Low doc loans are lifesavers for people who aren’t able to easily prove their income to a traditional lender. They make it possible for the self employed to get on the property ladder the same as a regular employee or established business owner. For Redrock franchise owners, it’s a chance to help entrepreneurial Australians achieve the homeownership dream.

But how quickly can these low doc loans be approved?

What is a low doc loan?

A low doc loan is a mortgage designed for people who are self-employed or have recently started their own business, and don’t have any of the usual documents that lenders need to see. The income is often there, but proving it can be difficult if you don’t have months of payslips or tax returns from multiple years. A low doc loan doesn’t require the same kinds of documentation that normal loans do. An accountant’s letter, a business activity statement or a business banking statement can usually be enough proof of income to put in an application for a low doc loan, provided you have the income and deposit.

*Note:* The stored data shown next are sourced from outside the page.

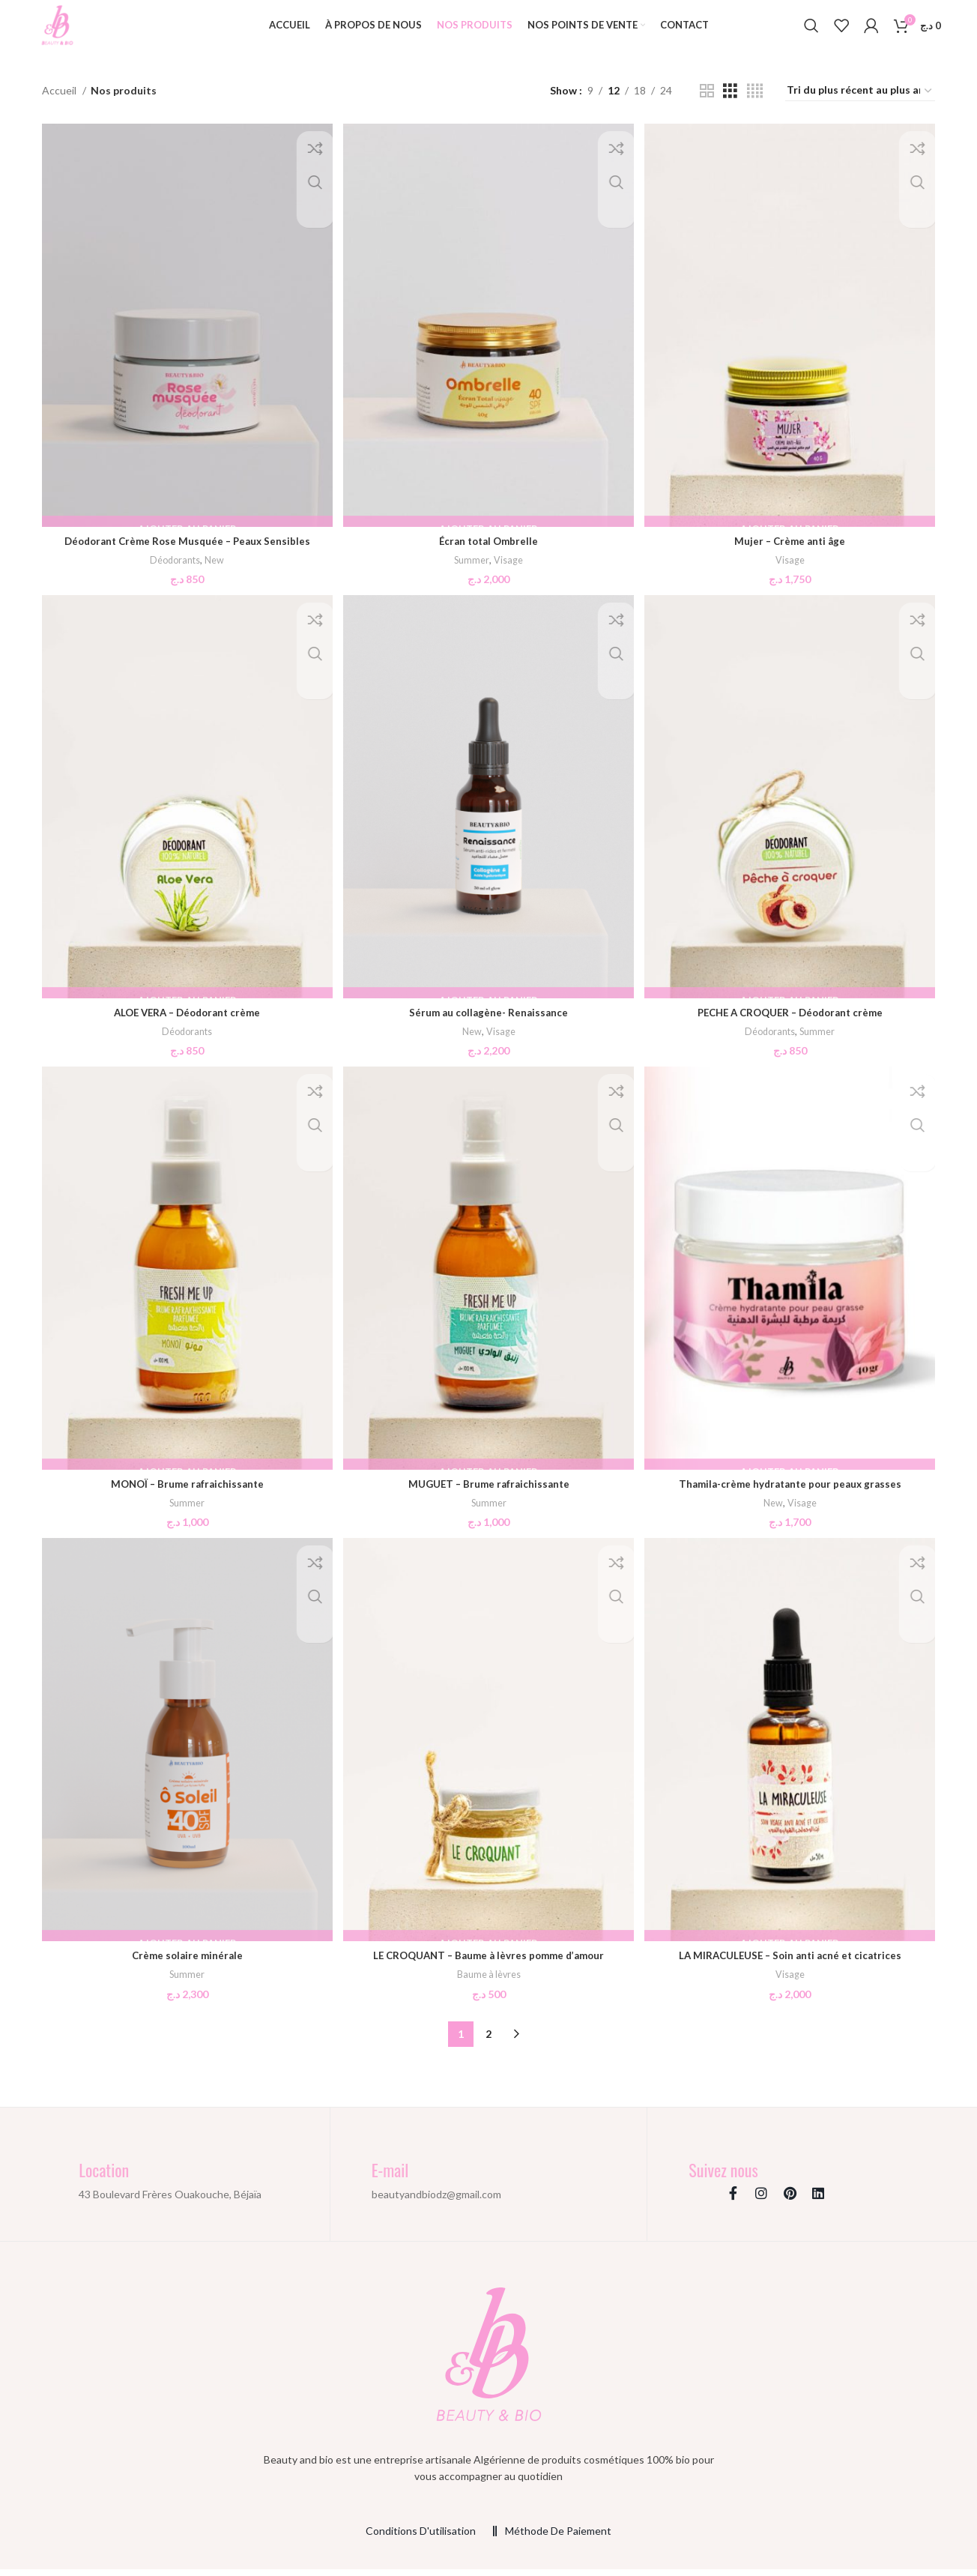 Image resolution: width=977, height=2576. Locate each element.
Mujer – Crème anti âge (791, 549)
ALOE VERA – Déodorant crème (186, 1022)
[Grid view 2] (707, 103)
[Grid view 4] (755, 103)
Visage (509, 569)
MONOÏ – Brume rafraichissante (186, 1493)
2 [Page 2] (488, 2044)
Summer (471, 569)
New (215, 569)
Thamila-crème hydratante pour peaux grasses (791, 1493)
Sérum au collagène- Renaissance (489, 1022)
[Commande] (860, 104)
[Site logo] (64, 30)
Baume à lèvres (488, 1985)
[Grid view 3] (730, 103)
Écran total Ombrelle (488, 549)
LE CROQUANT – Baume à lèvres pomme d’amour (489, 1965)
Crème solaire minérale (186, 1965)
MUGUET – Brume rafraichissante (488, 1493)
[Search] (811, 32)
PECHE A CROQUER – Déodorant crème (791, 1022)
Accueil (60, 103)
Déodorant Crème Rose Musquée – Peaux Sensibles (186, 549)
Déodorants (173, 569)
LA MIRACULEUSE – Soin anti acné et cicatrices (791, 1965)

How quickly can a low doc loan be processed?

The short answer is, it depends. Generally speaking, most low doc loans take somewhere between four to six weeks to be finally settled. That said, there are a number of factors that can make the whole process run faster or slower:

  • The complexity of your financial situation,
  • The speed with which you return relevant documents,
  • Whether your documents like ID and financial statements are up-to-date and ready,
  • The speed of the lender themselves.

You obviously can’t control how the lender does their work, so make sure you’re organised on your end if you want everything to go as quickly and smoothly as possible.

What makes Redrock different?

Traditional lenders assess a loan application using things like credit scores, payslips or tax returns for a business. In other words, mainstream lenders have traditional requirements, which make them unaccommodating for those who have income (like recent small business owners) but few of the documents to prove it.

At Redrock, we don’t use credit scoring – instead, we manually review every application using a broader credit policy. This allows us take into account the individual circumstances of the borrower and take in the bigger picture around their financial situation, rather than simply going off a context-free number like a credit score.